> [YOUR INSTRUCTIONS]: Scan the entries that follow and copy out every line containing "cabello".

[EXERCISE INPUTS Boundary: Start]

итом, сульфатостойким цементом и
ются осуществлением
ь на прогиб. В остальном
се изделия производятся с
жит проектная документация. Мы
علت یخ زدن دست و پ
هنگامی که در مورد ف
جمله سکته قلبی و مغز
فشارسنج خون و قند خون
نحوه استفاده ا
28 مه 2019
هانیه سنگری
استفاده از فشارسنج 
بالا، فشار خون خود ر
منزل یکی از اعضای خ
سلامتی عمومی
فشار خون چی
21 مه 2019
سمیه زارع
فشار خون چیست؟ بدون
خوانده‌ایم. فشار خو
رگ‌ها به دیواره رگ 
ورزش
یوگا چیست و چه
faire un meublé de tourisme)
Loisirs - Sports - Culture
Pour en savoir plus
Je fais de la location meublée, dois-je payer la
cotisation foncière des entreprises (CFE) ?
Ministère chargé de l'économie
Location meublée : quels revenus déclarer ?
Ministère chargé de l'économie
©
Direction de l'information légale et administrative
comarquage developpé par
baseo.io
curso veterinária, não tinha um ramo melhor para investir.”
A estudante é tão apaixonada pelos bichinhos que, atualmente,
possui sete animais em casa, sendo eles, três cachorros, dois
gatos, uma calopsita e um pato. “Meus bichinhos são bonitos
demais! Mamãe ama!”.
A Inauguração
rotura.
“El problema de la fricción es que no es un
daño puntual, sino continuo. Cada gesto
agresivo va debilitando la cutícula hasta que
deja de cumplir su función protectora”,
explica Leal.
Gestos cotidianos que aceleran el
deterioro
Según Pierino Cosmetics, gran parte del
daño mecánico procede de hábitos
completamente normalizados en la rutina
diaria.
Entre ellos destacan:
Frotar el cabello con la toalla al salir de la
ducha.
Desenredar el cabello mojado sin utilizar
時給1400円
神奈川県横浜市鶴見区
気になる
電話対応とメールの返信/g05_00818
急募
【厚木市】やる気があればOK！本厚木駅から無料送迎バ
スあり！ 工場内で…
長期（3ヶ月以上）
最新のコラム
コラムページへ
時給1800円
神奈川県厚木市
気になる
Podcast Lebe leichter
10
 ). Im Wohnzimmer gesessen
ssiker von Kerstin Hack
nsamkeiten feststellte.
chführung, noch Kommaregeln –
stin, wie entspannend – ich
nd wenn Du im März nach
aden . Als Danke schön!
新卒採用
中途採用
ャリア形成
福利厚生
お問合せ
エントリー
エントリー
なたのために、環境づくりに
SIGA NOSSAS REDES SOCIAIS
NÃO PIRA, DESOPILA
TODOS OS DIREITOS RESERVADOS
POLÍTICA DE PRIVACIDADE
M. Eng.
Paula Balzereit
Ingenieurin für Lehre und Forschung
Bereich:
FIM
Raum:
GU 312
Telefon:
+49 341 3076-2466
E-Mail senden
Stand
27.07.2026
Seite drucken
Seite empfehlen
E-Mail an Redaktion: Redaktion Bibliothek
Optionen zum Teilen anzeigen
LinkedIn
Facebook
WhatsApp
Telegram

[EXERCISE INPUTS Boundary: End]

> [SOLUTION FOR THIS EXERCISE]:
Frotar el cabello con la toalla al salir de la
Desenredar el cabello mojado sin utilizar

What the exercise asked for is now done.